Crystal Ball Gazing into Fashion and Sustainability
While there is no denying the challenges brought about by COVID-19, the optimists amongst us believe that our current pandemic is an opportunity to globally stop and reassess how we live. As consumers, that includes how we approach what we buy, and in this week — Fashion Revolution Week, we turn our specific lens to long-term sustainability, by asking Creative Enterprise Australia Fashion Development Manager Thuy Nguyen to crystal-ball gaze into the future of her industry.
Will the COVID-19 era change the way we look at fashion?
Whether on an unconscious small scale or a complete mind shift, the current pandemic will highly likely influence our fashion purchasing decisions no doubt.
The fashion industry’s impact on the environment and ethical debates has been one of the most controversial particularly over the past five years. This has prompted many large global companies to re-evaluate their business models and supply chains to integrate necessary changes in order to at least reduce criticisms and mitigate risks of unwanted exposure, if not from a conscience driven position.
The COVID-19 situation has really provided people the opportunity to focus and give more thought to our planet earth and the general disregard we bestow through our habit for convenience, thirst for capitalism and one that is specific to fashion, vanity and the fundamental need for a social standing through the consumption of one wear and throw-away culture.
How will things change?
It’s likely fashion brands will look into balancing their supply chains with local options where possible, alongside overseas transparent ethical manufacturing and average the financial costs and benefits. The end price will most likely be higher, however, with a united customer mindset focussed on the greater good, we will slowly reverse our negative environmental and unethical human impact.
What is the greatest revolution you would like to see happen in the fashion industry?
I have always possessed a desire for consolidation of specialised manufacturing and balance in the fashion cycle, where maintaining integrity is everyone’s role.
This means that fashion brand owners accept the true cost of making a product, manufacturers provide workers with realistic living wages and safe working conditions and end consumers acknowledge that in order for fashion brands to stay financially sustainable whilst meeting environmental and ethical requirements, they will need to generate some profit from the retail selling price. It will require a collective mental shift.
From a local perspective, I am continually advocating for an in-country, self-sufficient industry where there are pockets of local ethical manufacturing, each specialising in different types of textile, clothing and footwear production aided by government incentives.
What do we need to inspire such a shift?
I’d like to see training programs being implemented within these manufacturing walls to skill or upskill workers. Cost pricing will be transparent and imposed fairly to all who seek the services. This will challenge brands to differentiate themselves through creative competition rather than price point.

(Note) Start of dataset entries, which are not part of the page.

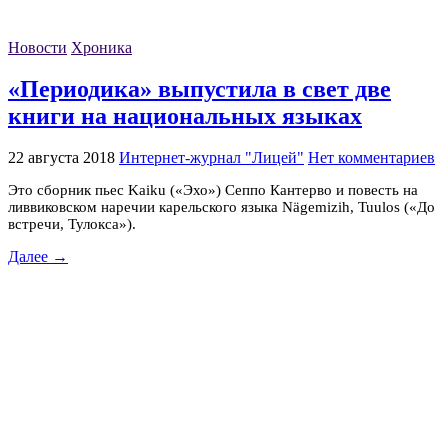
Новости
Хроника
«Периодика» выпустила в свет две
книги на национальных языках
22 августа 2018
Интернет-журнал "Лицей"
Нет комментариев
Это сборник пьес Kaiku («Эхо») Сеппо Кантерво и повесть на
ливвиковском наречии карельского языка Nӓgemizih, Tuulos («До
встречи, Тулокса»).
Далее →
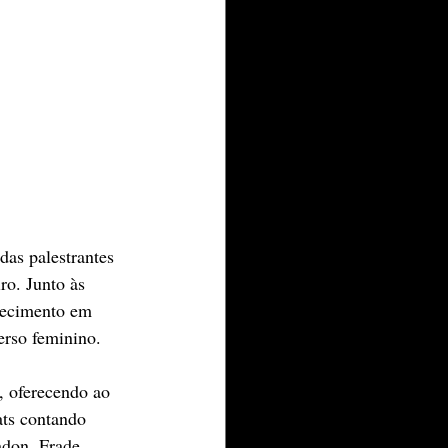
das palestrantes 
ro. Junto às 
hecimento em 
erso feminino.
, oferecendo ao 
ats contando 
don, Frade 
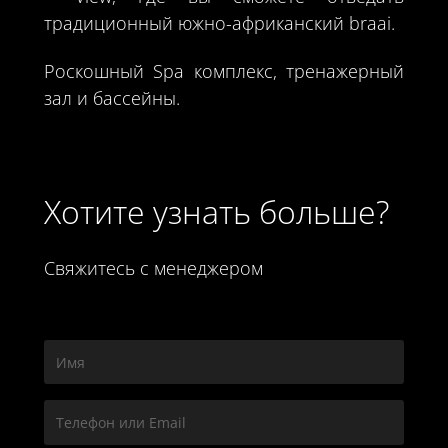
традиционный южно-африканский braai.
Роскошный Spa комплекс, тренажерный
зал и бассейны.
Хотите узнать больше?
Свяжитесь с менеджером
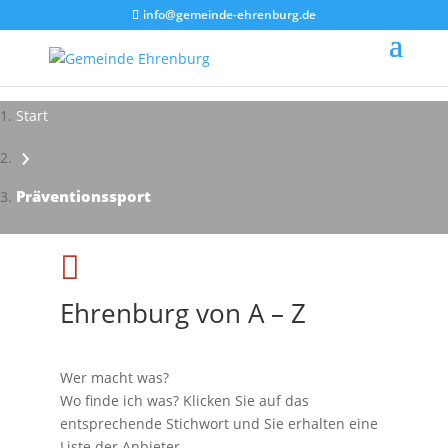
info@gemeinde-ehrenburg.de
Start
›
Impressionen - Mareike Kranz
Präventionssport

Ehrenburg von A – Z
Wer macht was?
Wo finde ich was? Klicken Sie auf das
entsprechende Stichwort und Sie erhalten eine
Liste der Anbieter.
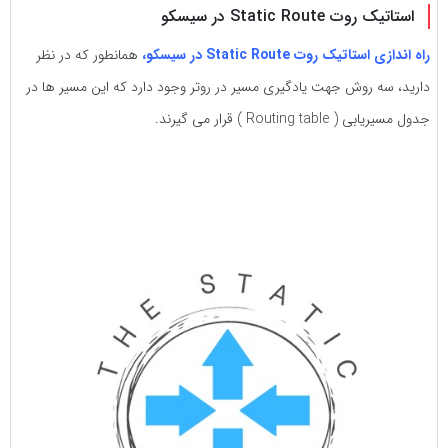
به
به
استاتیک روت Static Route در سیسکو
اشتراک
اشتراک
راه اندازی استاتیک روت Static Route در سیسکو،
همانطور که در نظر
بگذارید.
بگذارید.
دارید، سه روش جهت یادگیری مسیر در روتر وجود دارد که این مسیر ها در
جدول مسیریابی ( Routing table ) قرار می گیرند.
کپی
کپی
لینک
لینک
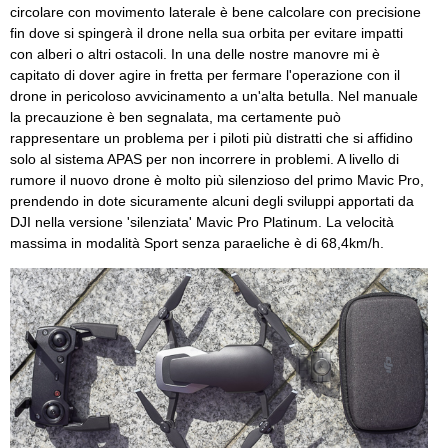
circolare con movimento laterale è bene calcolare con precisione
fin dove si spingerà il drone nella sua orbita per evitare impatti
con alberi o altri ostacoli. In una delle nostre manovre mi è
capitato di dover agire in fretta per fermare l'operazione con il
drone in pericoloso avvicinamento a un'alta betulla. Nel manuale
la precauzione è ben segnalata, ma certamente può
rappresentare un problema per i piloti più distratti che si affidino
solo al sistema APAS per non incorrere in problemi. A livello di
rumore il nuovo drone è molto più silenzioso del primo Mavic Pro,
prendendo in dote sicuramente alcuni degli sviluppi apportati da
DJI nella versione 'silenziata' Mavic Pro Platinum. La velocità
massima in modalità Sport senza paraeliche è di 68,4km/h.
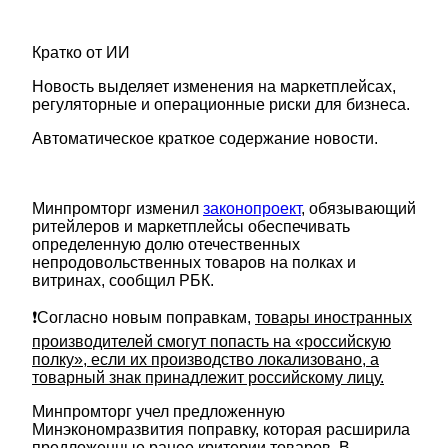
Кратко от ИИ
Новость выделяет изменения на маркетплейсах,
регуляторные и операционные риски для бизнеса.
Автоматическое краткое содержание новости.
Минпромторг изменил
законопроект
, обязывающий
ритейлеров и маркетплейсы обеспечивать
определенную долю отечественных
непродовольственных товаров на полках и
витринах, сообщил РБК.
❗Согласно новым поправкам,
товары иностранных
производителей смогут попасть на «российскую
полку», если их производство локализовано, а
товарный знак принадлежит российскому лицу.
Минпромторг учел предложенную
Минэкономразвития поправку, которая расширила
предложенные ранее критерии товаров. В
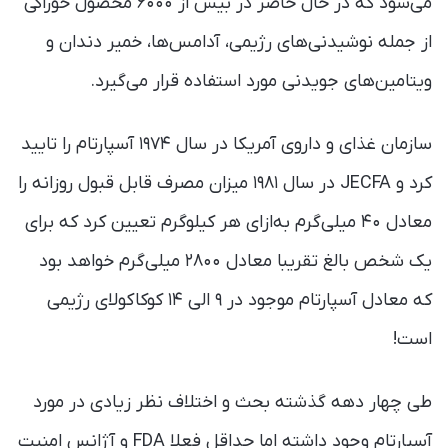
می‌شود که در حال حاضر در بیش از ۶۰۰۰ محصول خوراکی
از جمله نوشیدنی‌های رژیمی، آدامس‌ها، خمیر دندان و
ویتامین‌های جویدنی مورد استفاده قرار می‌گیرد.
سازمان غذای و داروی آمریکا در سال ۱۹۷۴ آسپارتام را تایید
کرد و JECFA در سال ۱۹۸۱ میزان مصرف قابل قبول روزانه را
معادل ۴۰ میلی‌گرم به‌ازای هر کیلوگرم تعیین کرد که برای
یک شخص بالغ تقریبا معادل ۲۸۰۰ میلی‌گرم خواهد بود
که معادل آسپارتام موجود در ۹ الی ۱۴ کوکاکولای رژیمی
است!
طی چهار دهه‌ گذشته بحث و اختلاف نظر زیادی در مورد
آسپارتام وجود داشته اما حداقل فعلا FDA و آژانس امنیت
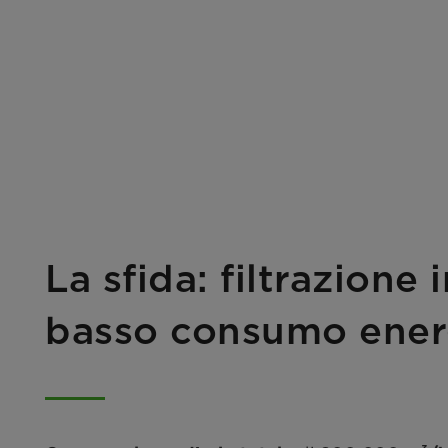
La sfida: filtrazione
basso consumo ener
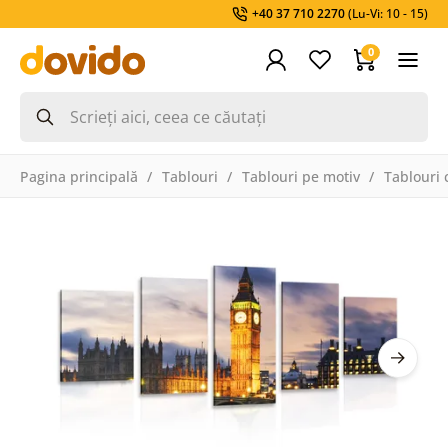
+40 37 710 2270
(Lu-Vi: 10 - 15)
0
Pagina principală
Tablouri
Tablouri pe motiv
Tablouri 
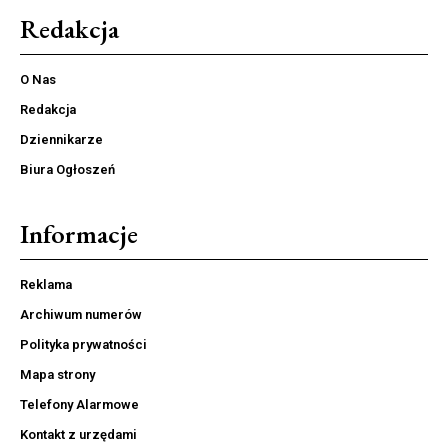
Redakcja
O Nas
Redakcja
Dziennikarze
Biura Ogłoszeń
Informacje
Reklama
Archiwum numerów
Polityka prywatności
Mapa strony
Telefony Alarmowe
Kontakt z urzędami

There is no better time than the present to restore this forgotten system, to embrace and refine or develop skills, to create a ‘village’ of artisanal experts and to redefine Australians as executors of their own innovations and further grow the local fashion economy.
Ultimately the outcome will be a reduction of our carbon footprint as well as a growth in employment opportunities.
What are the greatest changes you’ve seen?
From a global perspective, the most notable change I’ve observed over the past few years is the elevated importance of digital e-commerce and its astronomical escalation during this current crisis.
Where fashion brands once utilised their e-commerce store to support bricks and mortar sales, future predictions from Mckinsey & Company, a global consulting management company, suggests that brands must enhance their digital capabilities and explore how their offline channels can support their e-commerce store predicted to be the prime selling channel for many.
Another significant change seen in the industry are positive movements towards the use of more sustainable resources and responsible practices throughout fashion supply chains. Public demands pronounced through social media platforms have forced numerous global conglomerates to transition to this systematic change or risk becoming irrelevant.
How does a new designer balance the need for ethical clothing production and cost?
Firstly, emerging designers need to be financially and mentally prepared if their aspiration is to run their own business. The future of fashion consumers will likely not tolerate reports of any unethical exploitation in the brands they purchase hence, it would be detrimental to any who incorporate this practice going forward.
New brands need to be thorough in their research, attaining as much information and advice as possible from industry experts and calculating costs before deciding to proceed in their fashion business venture. The research should include an investigation of different local and overseas certified ethical manufacturing, with an understanding of what are identified as fair wages (liveable wages) in different parts of the world and how these wages are measured and applied within supply chains.
Equipped with this knowledge and understanding of expected costs, emerging businesses, should test and trial their designs with minimal production quantities before committing to larger orders.
Smaller quantities will always result in higher production price when produced ethically, therefore it is critical that each design incorporates identity that is humanised through storytelling, creating value beyond the tangible that targeted consumers will be emotionally invested in.
Why is it so important that the future of fashion is sustainable?
Simply put, there will be no future if sustainability is not at the forefront of the current 200 trillion-dollar industry.
It is no longer acceptable to be ignorant and execute with irresponsible choices when all information for alternate avenues are available. In short, brands will eventually become irrelevant if sustainability has not been considered in their business models.